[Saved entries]
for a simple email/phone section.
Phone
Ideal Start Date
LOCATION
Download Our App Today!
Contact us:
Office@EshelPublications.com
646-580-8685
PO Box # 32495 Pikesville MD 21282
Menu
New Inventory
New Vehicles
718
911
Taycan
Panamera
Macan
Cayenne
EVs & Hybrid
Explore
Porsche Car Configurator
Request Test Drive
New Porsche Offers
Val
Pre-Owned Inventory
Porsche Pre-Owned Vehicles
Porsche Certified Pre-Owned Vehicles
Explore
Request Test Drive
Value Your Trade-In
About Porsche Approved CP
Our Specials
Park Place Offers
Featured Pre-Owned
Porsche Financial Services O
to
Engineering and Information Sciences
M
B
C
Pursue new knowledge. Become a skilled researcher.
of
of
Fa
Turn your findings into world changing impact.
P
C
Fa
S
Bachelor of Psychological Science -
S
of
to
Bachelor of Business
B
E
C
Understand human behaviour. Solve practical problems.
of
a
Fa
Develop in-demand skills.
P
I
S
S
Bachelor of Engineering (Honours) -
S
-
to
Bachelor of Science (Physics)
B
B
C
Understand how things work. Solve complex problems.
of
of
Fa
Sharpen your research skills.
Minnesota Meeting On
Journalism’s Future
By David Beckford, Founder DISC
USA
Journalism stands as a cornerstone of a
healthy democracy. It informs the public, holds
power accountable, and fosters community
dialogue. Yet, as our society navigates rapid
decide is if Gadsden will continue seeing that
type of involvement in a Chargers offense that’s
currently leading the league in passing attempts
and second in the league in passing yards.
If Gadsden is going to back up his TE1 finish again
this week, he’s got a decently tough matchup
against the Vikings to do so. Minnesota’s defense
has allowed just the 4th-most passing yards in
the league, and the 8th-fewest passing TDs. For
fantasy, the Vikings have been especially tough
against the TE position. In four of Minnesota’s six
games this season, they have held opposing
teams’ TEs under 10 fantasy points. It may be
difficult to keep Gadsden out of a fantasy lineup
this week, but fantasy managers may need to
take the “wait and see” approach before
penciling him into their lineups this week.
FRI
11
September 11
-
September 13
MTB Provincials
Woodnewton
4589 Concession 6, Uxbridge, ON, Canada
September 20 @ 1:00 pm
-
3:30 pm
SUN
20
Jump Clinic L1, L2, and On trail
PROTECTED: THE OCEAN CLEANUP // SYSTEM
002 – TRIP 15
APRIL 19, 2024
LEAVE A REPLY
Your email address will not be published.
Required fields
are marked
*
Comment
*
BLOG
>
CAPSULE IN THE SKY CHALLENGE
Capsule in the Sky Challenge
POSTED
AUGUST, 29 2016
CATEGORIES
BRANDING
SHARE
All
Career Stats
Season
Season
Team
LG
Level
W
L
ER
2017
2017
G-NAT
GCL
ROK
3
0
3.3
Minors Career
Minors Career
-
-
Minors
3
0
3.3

DIRECTIONS
The range runs from the line above containing "dialogue. Yet, as our society navigates rapid" to the line containing "002 – TRIP 15", inclusive. Restate those lines word for word and no others.

FINISHED EXERCISE
dialogue. Yet, as our society navigates rapid
decide is if Gadsden will continue seeing that
type of involvement in a Chargers offense that’s
currently leading the league in passing attempts
and second in the league in passing yards.
If Gadsden is going to back up his TE1 finish again
this week, he’s got a decently tough matchup
against the Vikings to do so. Minnesota’s defense
has allowed just the 4th-most passing yards in
the league, and the 8th-fewest passing TDs. For
fantasy, the Vikings have been especially tough
against the TE position. In four of Minnesota’s six
games this season, they have held opposing
teams’ TEs under 10 fantasy points. It may be
difficult to keep Gadsden out of a fantasy lineup
this week, but fantasy managers may need to
take the “wait and see” approach before
penciling him into their lineups this week.
FRI
11
September 11
-
September 13
MTB Provincials
Woodnewton
4589 Concession 6, Uxbridge, ON, Canada
September 20 @ 1:00 pm
-
3:30 pm
SUN
20
Jump Clinic L1, L2, and On trail
PROTECTED: THE OCEAN CLEANUP // SYSTEM
002 – TRIP 15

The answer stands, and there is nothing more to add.